Dataset entries
■ ■ ■ ■ ■ ■ ■
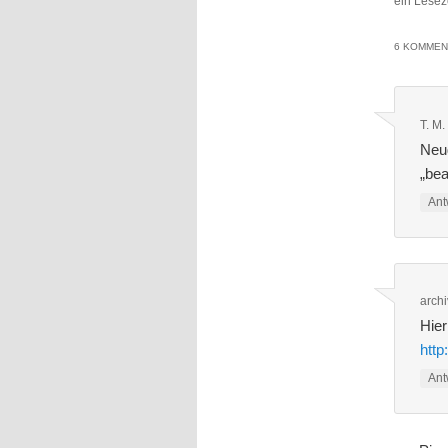
ein Lesez
6 KOMMEN
T. M.
Neug
„bea
Ant
archi
Hier
http
Ant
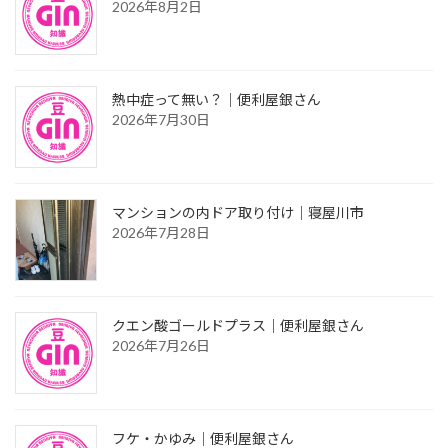
2026年8月2日
熱中症って無い？｜便利屋銀さん
2026年7月30日
マンションの内ドア取り付け｜寝屋川市
2026年7月28日
クエン酸ゴールドプラス｜便利屋銀さん
2026年7月26日
フケ・かゆみ｜便利屋銀さん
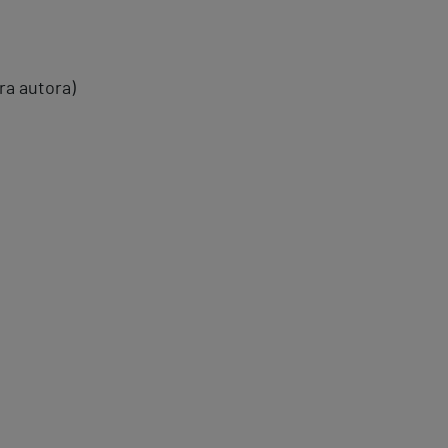
ra autora)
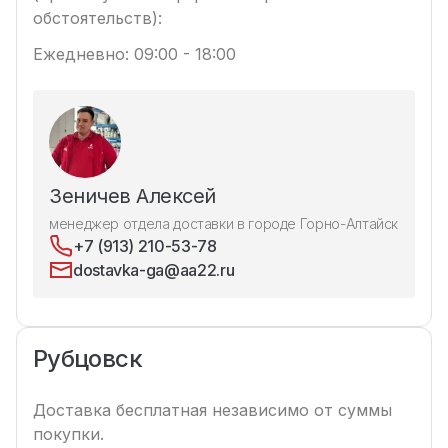
обстоятельств):
Ежедневно: 09:00 - 18:00
Зеничев Алексей
менеджер отдела доставки в городе Горно-Алтайск
+7 (913) 210-53-78
dostavka-ga@aa22.ru
Рубцовск
Доставка бесплатная независимо от суммы
покупки.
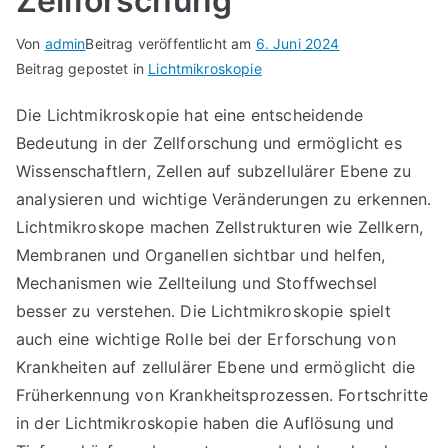
Zellforschung
Von
admin
Beitrag veröffentlicht am
6. Juni 2024
Beitrag gepostet in
Lichtmikroskopie
Die Lichtmikroskopie hat eine entscheidende
Bedeutung in der Zellforschung und ermöglicht es
Wissenschaftlern, Zellen auf subzellulärer Ebene zu
analysieren und wichtige Veränderungen zu erkennen.
Lichtmikroskope machen Zellstrukturen wie Zellkern,
Membranen und Organellen sichtbar und helfen,
Mechanismen wie Zellteilung und Stoffwechsel
besser zu verstehen. Die Lichtmikroskopie spielt
auch eine wichtige Rolle bei der Erforschung von
Krankheiten auf zellulärer Ebene und ermöglicht die
Früherkennung von Krankheitsprozessen. Fortschritte
in der Lichtmikroskopie haben die Auflösung und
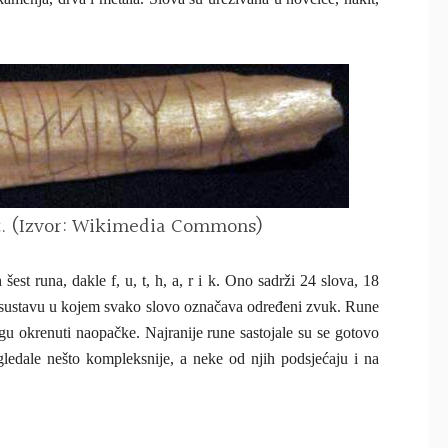
t. (Izvor: Wikimedia Commons)
st runa, dakle f, u, t, h, a, r i k. Ono sadrži 24 slova, 18
o sustavu u kojem svako slovo označava određeni zvuk. Rune
gu okrenuti naopačke. Najranije rune sastojale su se gotovo
zgledale nešto kompleksnije, a neke od njih podsjećaju i na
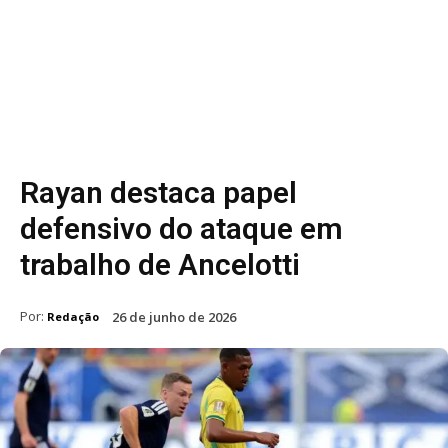
Rayan destaca papel
defensivo do ataque em
trabalho de Ancelotti
Por:
26 de junho de 2026
Redação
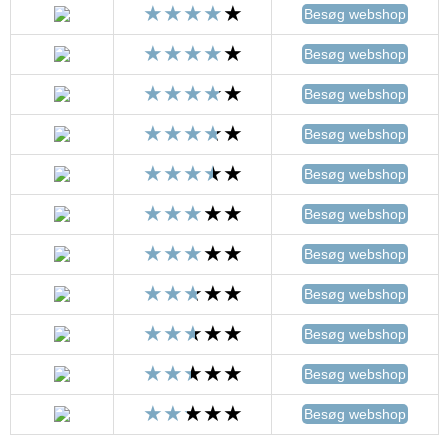
Besøg webshop
Besøg webshop
Besøg webshop
Besøg webshop
Besøg webshop
Besøg webshop
Besøg webshop
Besøg webshop
Besøg webshop
Besøg webshop
Besøg webshop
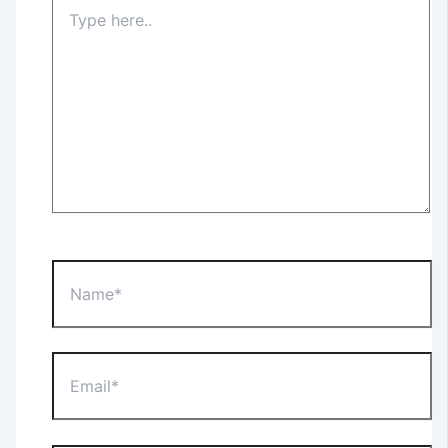
Type
here..
Name*
Email*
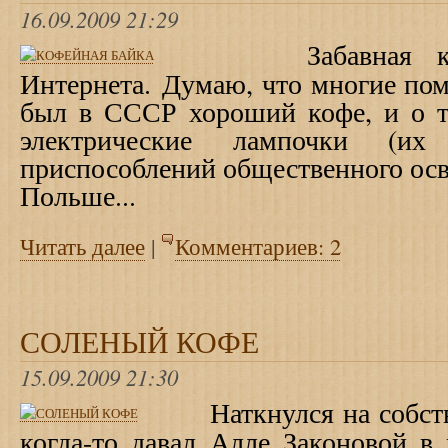
16.09.2009 21:29
Забавная кофей
Интернета.
Думаю, что многие пом
был в СССР хороший кофе, и о т
электрические лампочки (и
приспособлений общественного осв
Польше...
Читать далее
|
Комментариев: 2
СОЛЕНЫЙ КОФЕ
15.09.2009 21:30
Наткнулся на собстве
когда-то давал
Алле Законовой в 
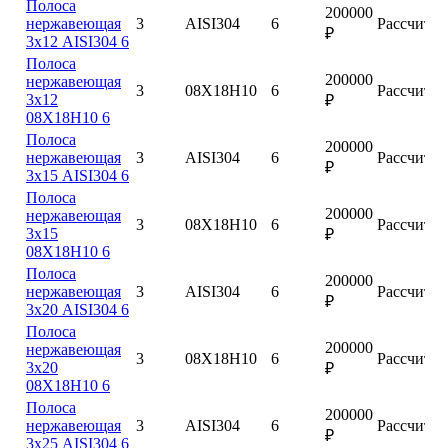
Полоса
200000
нержавеющая
3
AISI304
6
Рассчитат
₽
3х12 AISI304 6
Полоса
200000
нержавеющая
3
08Х18Н10
6
Рассчитат
3х12
₽
08Х18Н10 6
Полоса
200000
нержавеющая
3
AISI304
6
Рассчитат
₽
3х15 AISI304 6
Полоса
200000
нержавеющая
3
08Х18Н10
6
Рассчитат
3х15
₽
08Х18Н10 6
Полоса
200000
нержавеющая
3
AISI304
6
Рассчитат
₽
3х20 AISI304 6
Полоса
200000
нержавеющая
3
08Х18Н10
6
Рассчитат
3х20
₽
08Х18Н10 6
Полоса
200000
нержавеющая
3
AISI304
6
Рассчитат
₽
3х25 AISI304 6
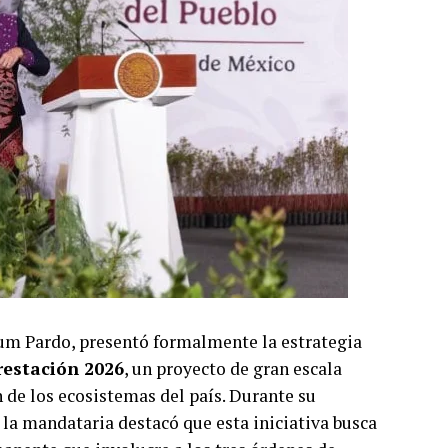
um Pardo, presentó formalmente la estrategia
restación 2026
, un proyecto de gran escala
 de los ecosistemas del país. Durante su
 la mandataria destacó que esta iniciativa busca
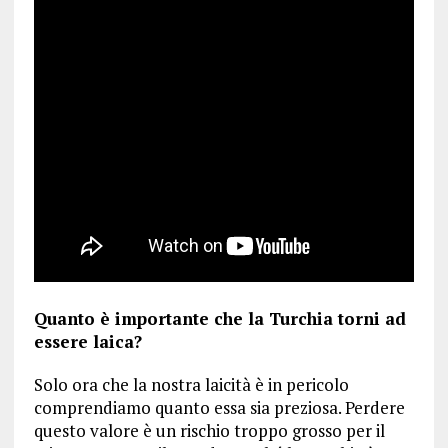
Quanto è importante che la Turchia torni ad
essere laica?
Solo ora che la nostra laicità è in pericolo
comprendiamo quanto essa sia preziosa. Perdere
questo valore è un rischio troppo grosso per il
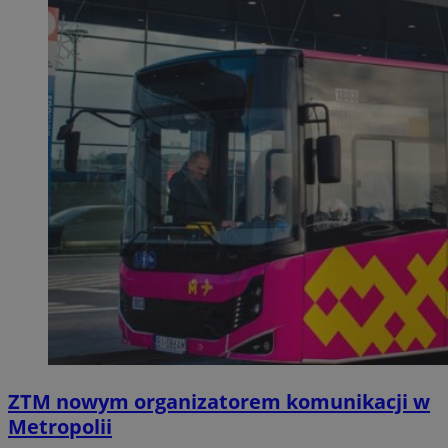
ZTM nowym organizatorem komunikacji w
Metropolii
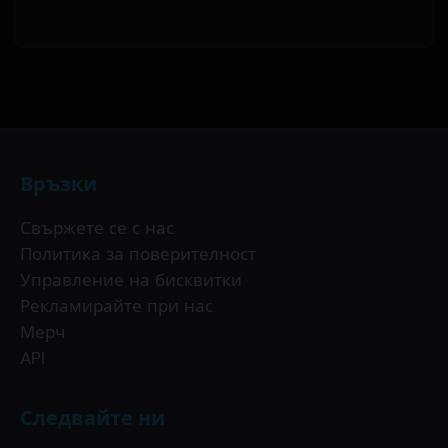
Връзки
Свържете се с нас
Политика за поверителност
Управление на бисквитки
Рекламирайте при нас
Мерч
API
Следвайте ни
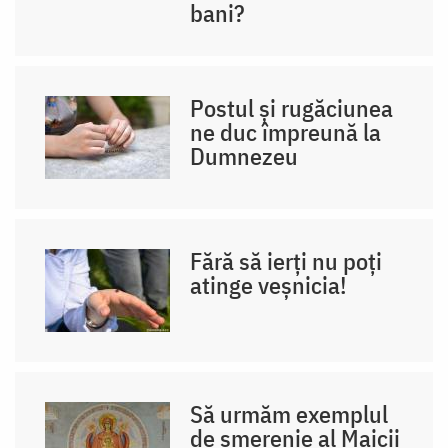
bani?
Postul și rugăciunea
ne duc împreună la
Dumnezeu
Fără să ierți nu poți
atinge veșnicia!
Să urmăm exemplul
de smerenie al Maicii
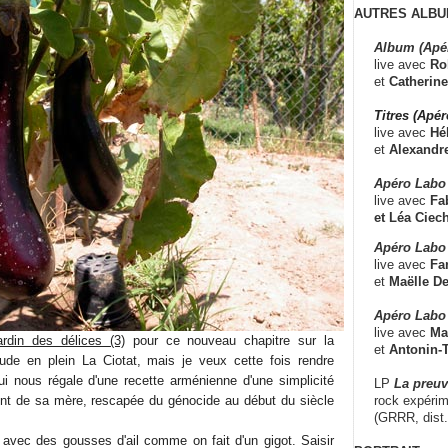
AUTRES ALBU
Album (Apé
live avec
Ro
et
Catherine
Titres (Apé
live avec
Hé
et
Alexandr
Apéro Labo
live avec
Fab
et
Léa Ciech
Apéro Labo 
live avec
Fa
et
Maëlle D
Apéro Labo
live avec
Ma
ardin des délices (3)
pour ce nouveau chapitre sur la
et
Antonin-T
aude en plein La Ciotat, mais je veux cette fois rendre
 nous régale d'une recette arménienne d'une simplicité
LP
La preu
rock expérim
ient de sa mère, rescapée du génocide au début du siècle
(GRRR, dist
 avec des gousses d'ail comme on fait d'un gigot. Saisir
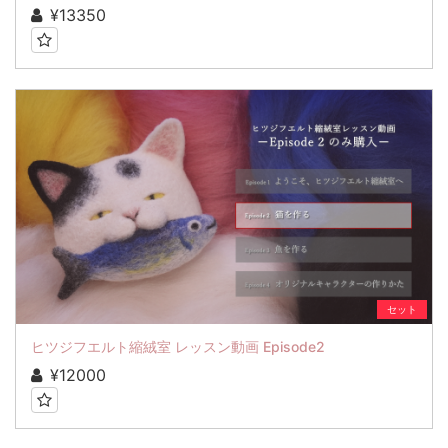
¥13350
セット
ヒツジフエルト縮絨室 レッスン動画 Episode2
¥12000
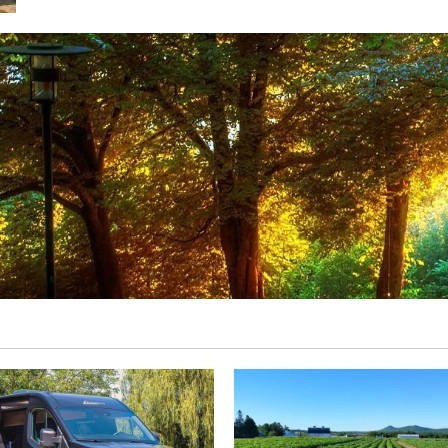
Turism:
Călătorii
Responsabile
pentru
Protejarea
Naturii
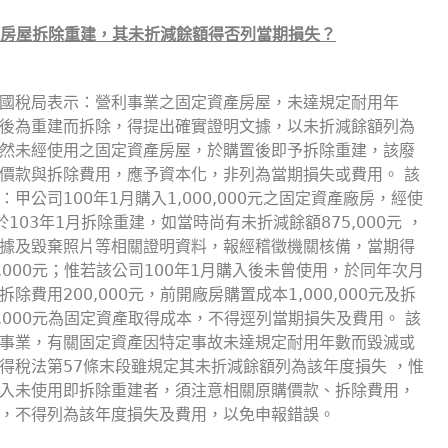
房屋拆除重建，其未折減餘額得否列當期損失？
國稅局表示：營利事業之固定資產房屋，未達規定耐用年
後為重建而拆除，得提出確實證明文據，以未折減餘額列為
然未經使用之固定資產房屋，於購置後即予拆除重建，該廢
價款與拆除費用，應予資本化，非列為當期損失或費用。 該
：甲公司100年1月購入1,000,000元之固定資產廠房，經使
於103年1月拆除重建，如當時尚有未折減餘額875,000元 ，
據及毀棄照片等相關證明資料，報經稽徵機關核備，當期得
5,000元；惟若該公司100年1月購入後未曾使用，於同年次月
除費用200,000元，前開廠房購置成本1,000,000元及拆
0,000元為固定資產取得成本，不得逕列當期損失及費用。 該
事業，有關固定資產因特定事故未達規定耐用年數而毀滅或
得稅法第57條末段雖規定其未折減餘額列為該年度損失 ，惟
入未使用即拆除重建者，須注意相關原購價款、拆除費用，
，不得列為該年度損失及費用，以免申報錯誤。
■ ■ ■ ■ ■ ■ ■
TASK TO CARRY OUT: Your copy of the records above should be exact and contain no pictures.

RESULT:
ein Lesez
6 KOMMEN
T. M.
Neug
„bea
Ant
archi
Hier
http
Ant
2026年8月2日
熱中症って無い？｜便利屋銀さん
2026年7月30日
マンションの内ドア取り付け｜寝屋川市
2026年7月28日
クエン酸ゴールドプラス｜便利屋銀さん
2026年7月26日
フケ・かゆみ｜便利屋銀さん
ra autora)
обстоятельств):
Ежедневно: 09:00 - 18:00
Зеничев Алексей
менеджер отдела доставки в городе Горно-Алтайск
+7 (913) 210-53-78
dostavka-ga@aa22.ru
Рубцовск
Доставка бесплатная независимо от суммы
покупки.
Zellforschung
Von
admin
Beitrag veröffentlicht am
6. Juni 2024
Beitrag gepostet in
Lichtmikroskopie
Die Lichtmikroskopie hat eine entscheidende
Bedeutung in der Zellforschung und ermöglicht es
Wissenschaftlern, Zellen auf subzellulärer Ebene zu
analysieren und wichtige Veränderungen zu erkennen.
Lichtmikroskope machen Zellstrukturen wie Zellkern,
Membranen und Organellen sichtbar und helfen,
Mechanismen wie Zellteilung und Stoffwechsel
besser zu verstehen. Die Lichtmikroskopie spielt
auch eine wichtige Rolle bei der Erforschung von
Krankheiten auf zellulärer Ebene und ermöglicht die
Früherkennung von Krankheitsprozessen. Fortschritte
in der Lichtmikroskopie haben die Auflösung und
t. (Izvor: Wikimedia Commons)
st runa, dakle f, u, t, h, a, r i k. Ono sadrži 24 slova, 18
o sustavu u kojem svako slovo označava određeni zvuk. Rune
gu okrenuti naopačke. Najranije rune sastojale su se gotovo
zgledale nešto kompleksnije, a neke od njih podsjećaju i na
Rayan destaca papel
defensivo do ataque em
trabalho de Ancelotti
Por:
26 de junho de 2026
Redação
Besøg webshop
Besøg webshop
Besøg webshop
Besøg webshop
Besøg webshop
Besøg webshop
Besøg webshop
Besøg webshop
Besøg webshop
Besøg webshop
Besøg webshop
Type
here..
Name*
Email*
16.09.2009 21:29
Забавная кофей
Интернета.
Думаю, что многие пом
был в СССР хороший кофе, и о т
электрические лампочки (и
приспособлений общественного осв
Польше...
Читать далее
|
Комментариев: 2
СОЛЕНЫЙ КОФЕ
15.09.2009 21:30
Наткнулся на собстве
когда-то давал
Алле Законовой в 
Полоса
200000
нержавеющая
3
AISI304
6
Рассчитат
₽
3х12 AISI304 6
Полоса
200000
нержавеющая
3
08Х18Н10
6
Рассчитат
3х12
₽
08Х18Н10 6
Полоса
200000
нержавеющая
3
AISI304
6
Рассчитат
₽
3х15 AISI304 6
Полоса
200000
нержавеющая
3
08Х18Н10
6
Рассчитат
3х15
₽
08Х18Н10 6
Полоса
200000
нержавеющая
3
AISI304
6
Рассчитат
₽
3х20 AISI304 6
Полоса
200000
нержавеющая
3
08Х18Н10
6
Рассчитат
3х20
₽
08Х18Н10 6
Полоса
200000
нержавеющая
3
AISI304
6
Рассчитат
₽
3х25 AISI304 6
um Pardo, presentó formalmente la estrategia
restación 2026
, un proyecto de gran escala
 de los ecosistemas del país. Durante su
 la mandataria destacó que esta iniciativa busca
Quanto è importante che la Turchia torni ad
essere laica?
Solo ora che la nostra laicità è in pericolo
comprendiamo quanto essa sia preziosa. Perdere
questo valore è un rischio troppo grosso per il
ZTM nowym organizatorem komunikacji w
Metropolii
Връзки
Свържете се с нас
Политика за поверителност
Управление на бисквитки
Рекламирайте при нас
Мерч
API
Следвайте ни
bani?
Postul și rugăciunea
ne duc împreună la
Dumnezeu
Fără să ierți nu poți
atinge veșnicia!
Să urmăm exemplul
de smerenie al Maicii
AUTRES ALBU
Album (Apé
live avec
Ro
et
Catherine
Titres (Apé
live avec
Hé
et
Alexandr
Apéro Labo
live avec
Fab
et
Léa Ciech
Apéro Labo 
live avec
Fa
et
Maëlle D
Apéro Labo
live avec
Ma
ardin des délices (3)
pour ce nouveau chapitre sur la
et
Antonin-T
aude en plein La Ciotat, mais je veux cette fois rendre
 nous régale d'une recette arménienne d'une simplicité
LP
La preu
rock expérim
ient de sa mère, rescapée du génocide au début du siècle
(GRRR, dist
 avec des gousses d'ail comme on fait d'un gigot. Saisir
¥13350
セット
ヒツジフエルト縮絨室 レッスン動画 Episode2
¥12000
Turism:
Călătorii
Responsabile
pentru
Protejarea
Naturii
房屋拆除重建，其未折減餘額得否列當期損失？
國稅局表示：營利事業之固定資產房屋，未達規定耐用年
後為重建而拆除，得提出確實證明文據，以未折減餘額列為
然未經使用之固定資產房屋，於購置後即予拆除重建，該廢
價款與拆除費用，應予資本化，非列為當期損失或費用。 該
：甲公司100年1月購入1,000,000元之固定資產廠房，經使
於103年1月拆除重建，如當時尚有未折減餘額875,000元 ，
據及毀棄照片等相關證明資料，報經稽徵機關核備，當期得
5,000元；惟若該公司100年1月購入後未曾使用，於同年次月
除費用200,000元，前開廠房購置成本1,000,000元及拆
0,000元為固定資產取得成本，不得逕列當期損失及費用。 該
事業，有關固定資產因特定事故未達規定耐用年數而毀滅或
得稅法第57條末段雖規定其未折減餘額列為該年度損失 ，惟
入未使用即拆除重建者，須注意相關原購價款、拆除費用，
，不得列為該年度損失及費用，以免申報錯誤。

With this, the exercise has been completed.